As I pointed out in my response to CMS' answer yesterday, left-shifting a negative number is undefined behavior in C so this isn't even guaranteed to work in C (the problem is how to handle the signed bit, do you shift it like a value bit or is it not affected by a shift? The standards committee couldn't agree on a behavior so it was left undefined).
When this happens to work in C it relies on fixed bit-width integers so that the leftmost bit gets pushed off the end when you do a shift (it also requires the sign bit to be treated as a value bit for shifting purposes). All integer types in C are fixed-bit but Python numbers can be arbitrarily large. Left-shifting a number in Python just causes it to keep getting larger:
>>> 1 << 100
1267650600228229401496703205376L
You could try something like this:
x = (a << 1) & 0xffffffff
To limit the result to 32-bits, the problem is that the left shift operator in Python doesn't shift the sign bit of a signed number (which is part of what is required to make this particular solution work). There might be a way to change the behavior of the shift operator but I don't know how.

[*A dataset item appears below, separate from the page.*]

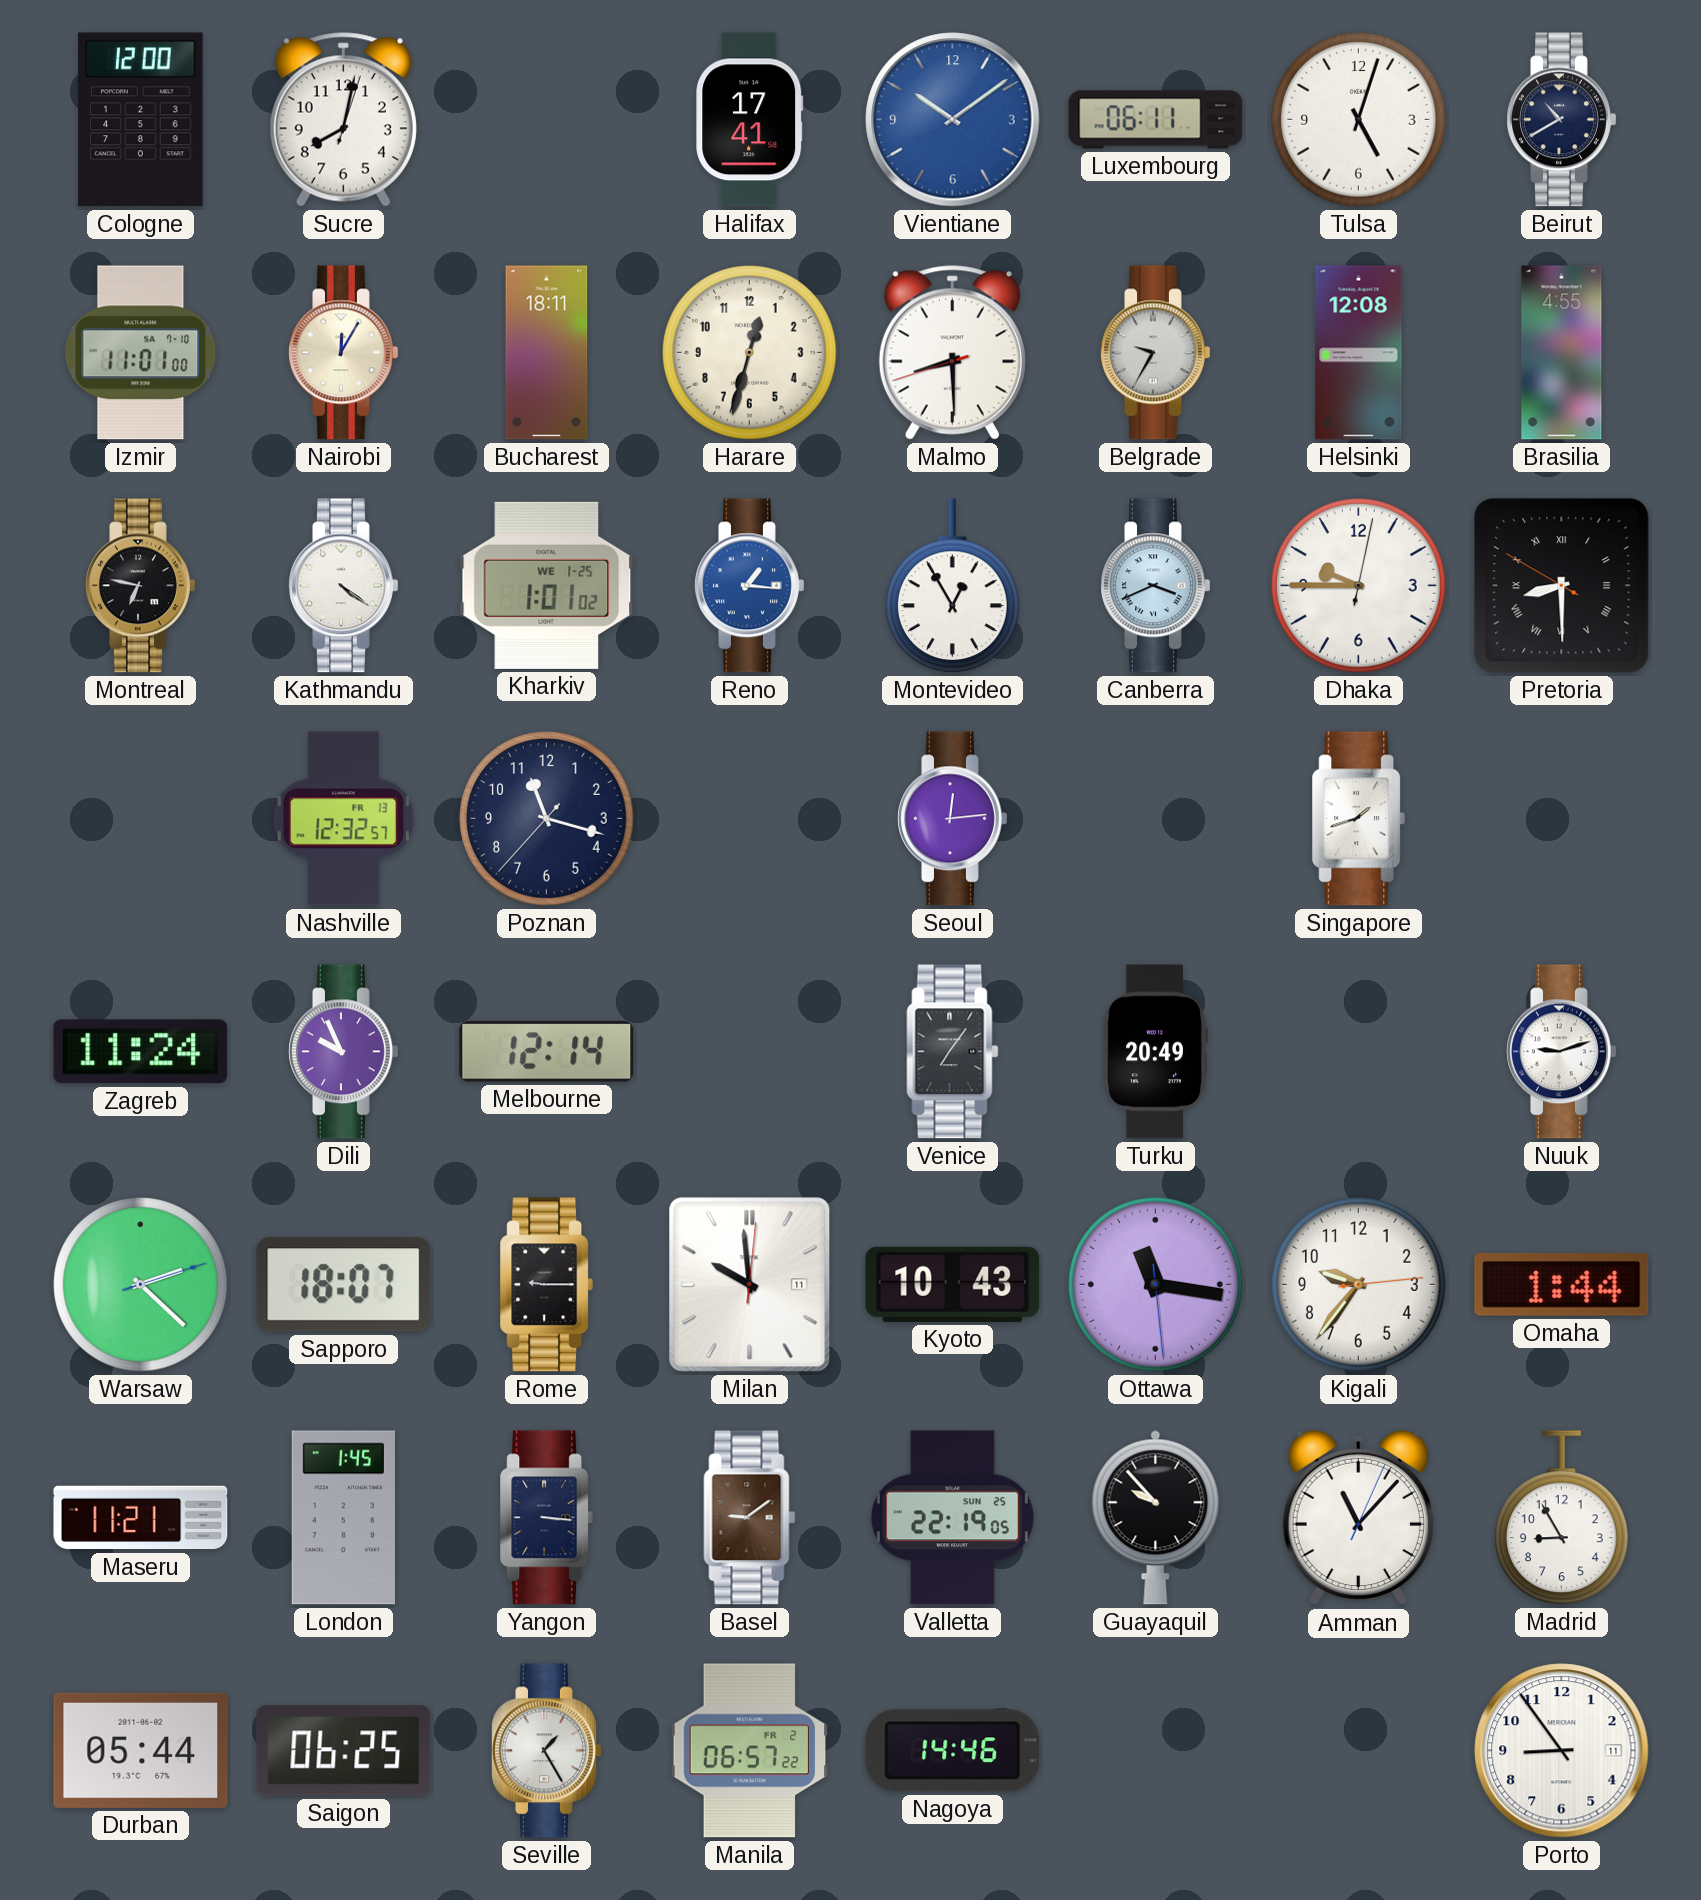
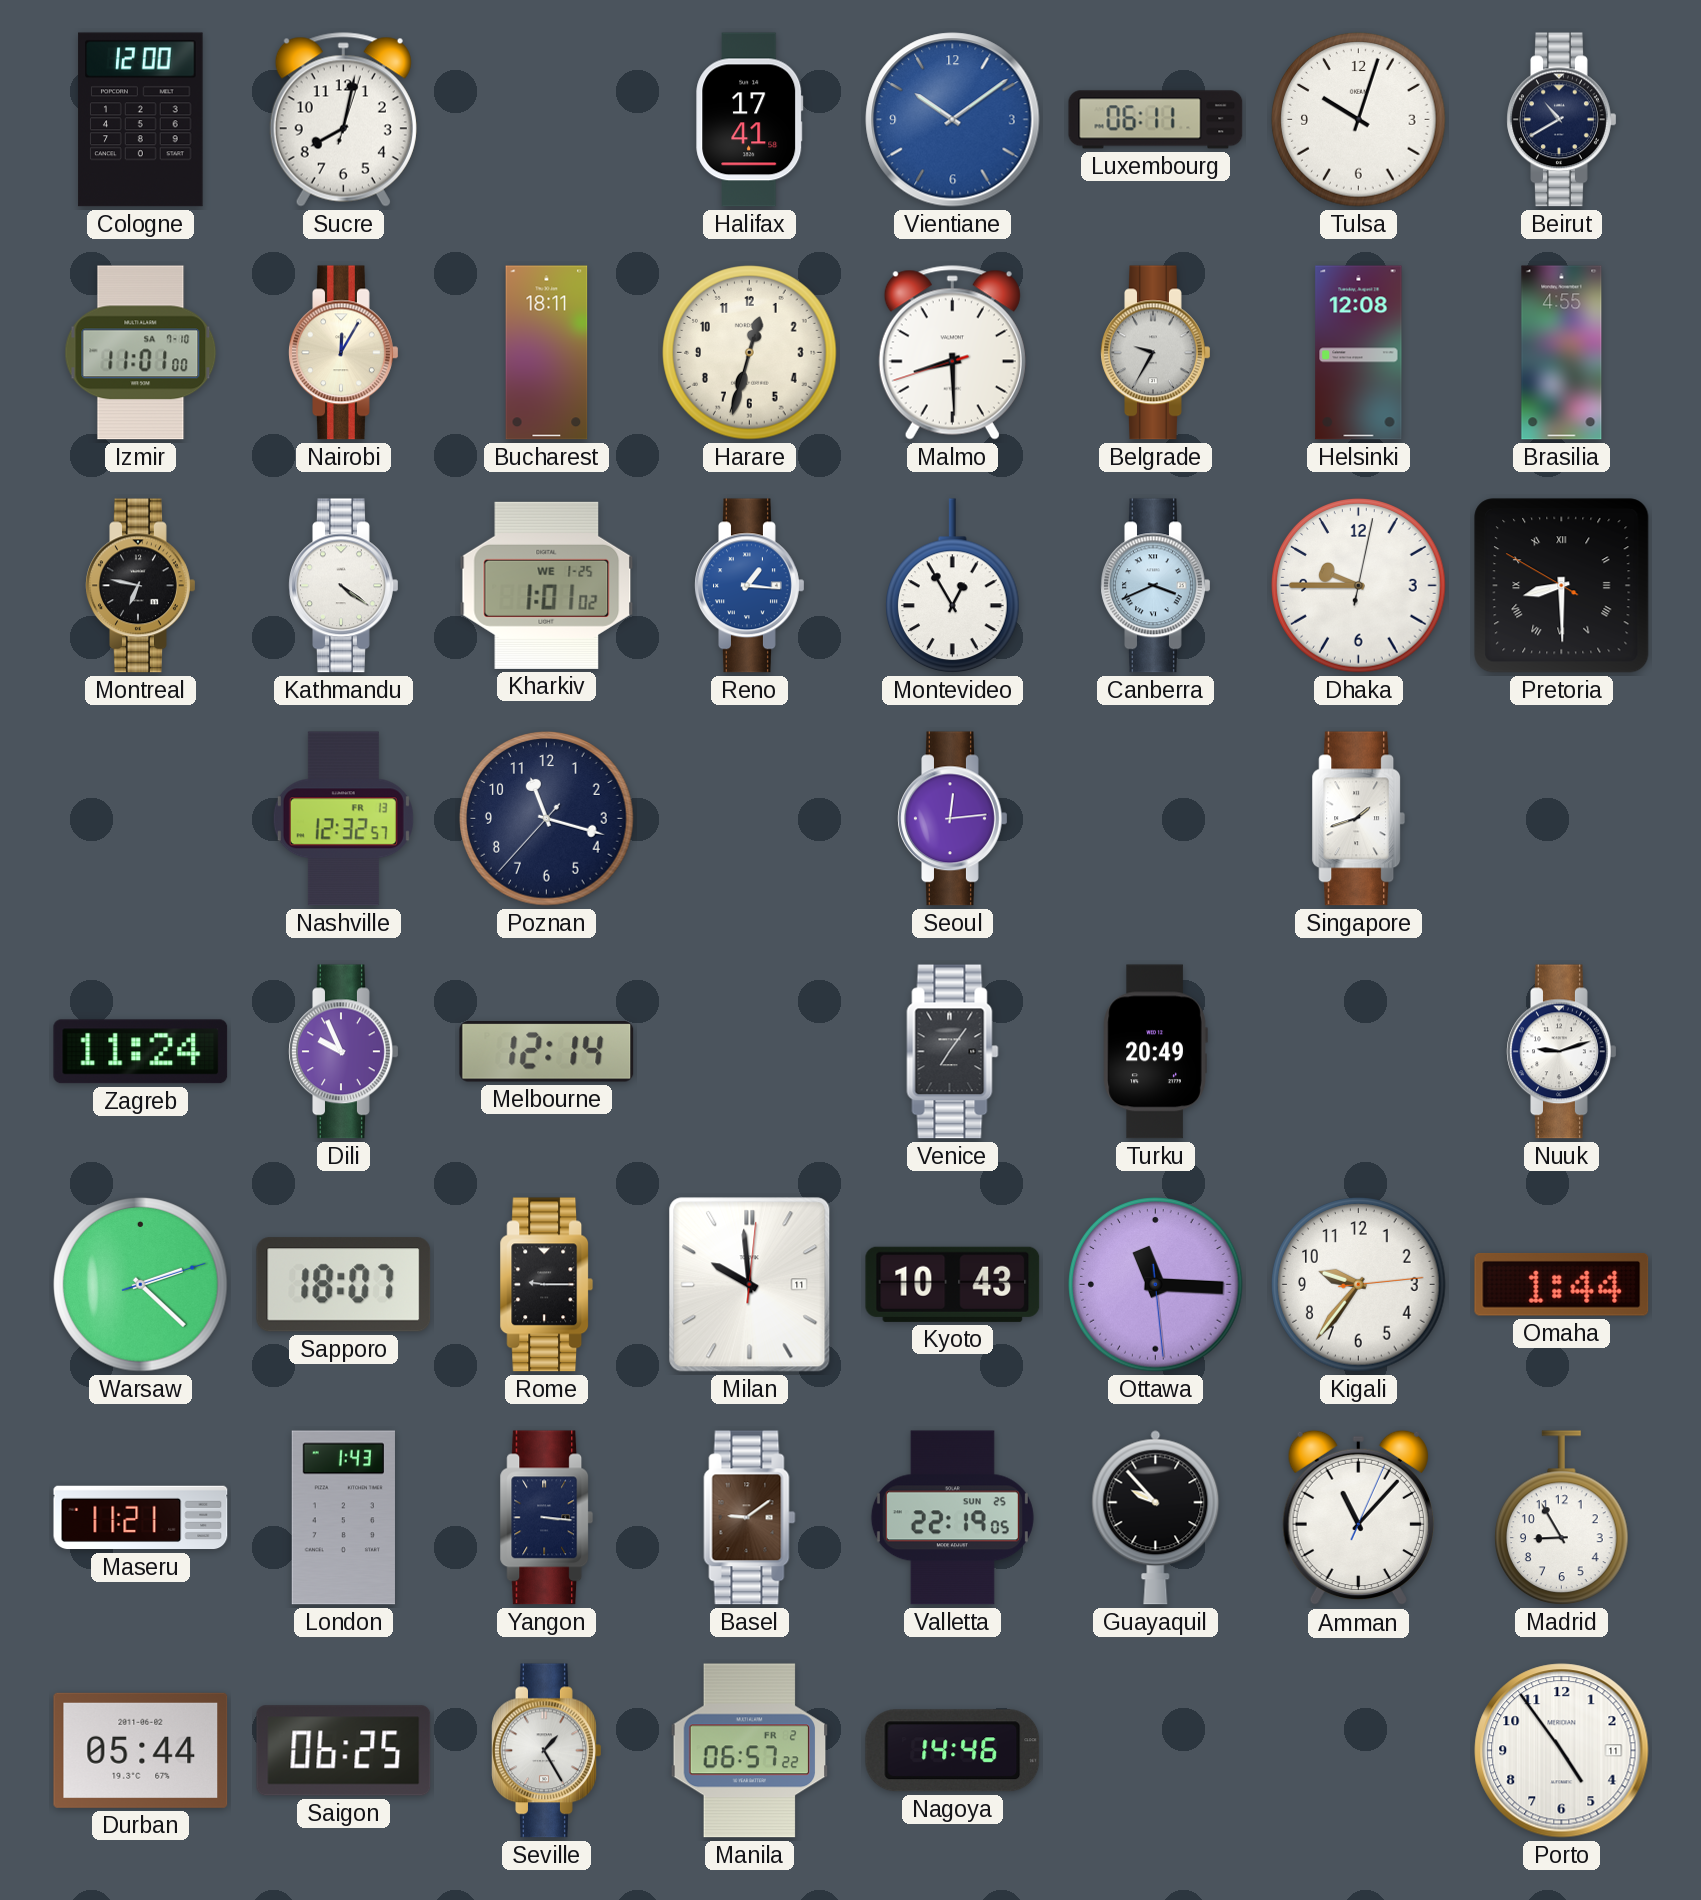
Tulsa: 5:03 -> 10:03
Ottawa: 11:16 -> 11:15
London: 1:45 -> 1:43
Porto: 8:54 -> 4:54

Shifting negative numbers doesn't have consistent interpretation between python and C.
if i, j are two integers:
addition:
printf("%d",(i^j)|((i&j)<<1));
I've noticed that you're assuming that python works with numbers the same way as C does.
Thats not entirely true. Meaning C's int numbers have a fixed length of 16 bits. For detailed info on C datatypes you can refer to C_data_types on en.wikipedia.org
Python, on the other hand, is said to have a virtually infinite length for int numbers.
Adding positive integers may work the same way. But subtracting or adding negative integers shouldn't be a simple mapping translation.
An easy way to understand this is a little example on negative numbers:
Imagine a fixed length integer representation of 3 bits:
#Unsigned#
000 : 0
001 : 1
010 : 2
011 : 3
100 : 4
101 : 5
110 : 6
111 : 7
#Signed:#
000 : 0
001 : 1
010 : 2
011 : 3
100 : -4
101 : -3
110 : -2
111 : -1
This works cool because you can see that 1-3=1+(-3), -3 is 101 that's 5 if unsigned. So 1+5=6, 6 : 110 : -2. This means that 1-3=-2.
it also becomes buggy when overflowing:
-4 + -1 = 3 not -5 because it's out of range!
3 + 1 = -4 not 4 because it's out of range!
As you may see this works for fixed length but it doesn't work this way in Python.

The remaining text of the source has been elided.